What is the problem then? Why has Mr. Zaurbekov delivered a judgment so sharply contrasting the common practice of the Chechen Supreme Court itself? One would think that the issue of representation in criminal proceedings was settled long ago…
We may suppose that such a contradictory judgment was not based on law, but triggered by the facts of the case in the context of which the appeal was filed – the case about detention of the Joint Mobile Group of human rights defenders in 2010.

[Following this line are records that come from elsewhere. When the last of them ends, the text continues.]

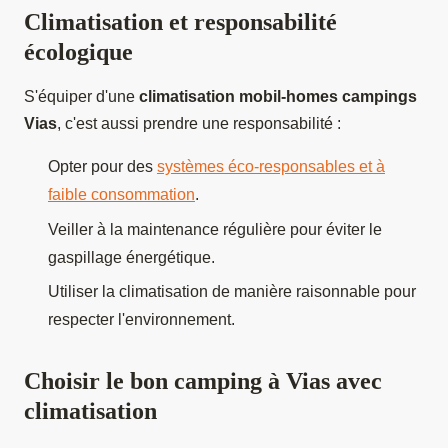
Climatisation et responsabilité
écologique
S'équiper d'une
climatisation mobil-homes campings
Vias
, c'est aussi prendre une responsabilité :
Opter pour des
systèmes éco-responsables et à
faible consommation
.
Veiller à la maintenance régulière pour éviter le
gaspillage énergétique.
Utiliser la climatisation de manière raisonnable pour
respecter l'environnement.
Choisir le bon camping à Vias avec
climatisation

You may remember that on February 7, 2010 around 7 p.m. in Shaly, Chechnya, the police detained three human rights defenders: Dmitry Yegoshin (Regional NGO “Man and Law”, Yoshkar-Ola), Roman Veretennikov (NGO “Mothers in support of detainees, indictees and convicts”, Krasnodar), Vladislav Sadykov (Bashkirian represenatation of INGO “Committee against Torture”). The three detainees were lawyers of the Joint Mobile Group (JMG) of Russian human rights defenders that had been working in Chechnya since November 2009 investigating into the allegations of torture, abduction and notorious murders recently committed in that Russian region.
Infamous Magomed Daudov, at that moment – head of the Shaly District Department of Internal Affairs (where the detainees were taken), personally participated in the detention. By the way, now Mr. Daudov is the Chechen administration head.
A crime report was lodged to the Russian Investigative Committee in connection with Sadykov’s, Yegoshin’s and Veretennikov’s unlawful detention and custodial placement. Investigators of the Shaly Interdistrict Investigation Department issued several refusals to instigate criminal proceedings which were later found unlawful and unfounded by higher-standing investigative authorities and courts.
In summer the Shaly city court dismissed the appeal against another refusal to instigate criminal proceedings on the grounds that the representative who had signed the appeal was not a defense attorney. The Chechen Supreme Court, being the cassation instance, and later Republican Court chairman Z.S. Zaurbekov supported that apparently unlawful decision by dismissing the supervisory appeal.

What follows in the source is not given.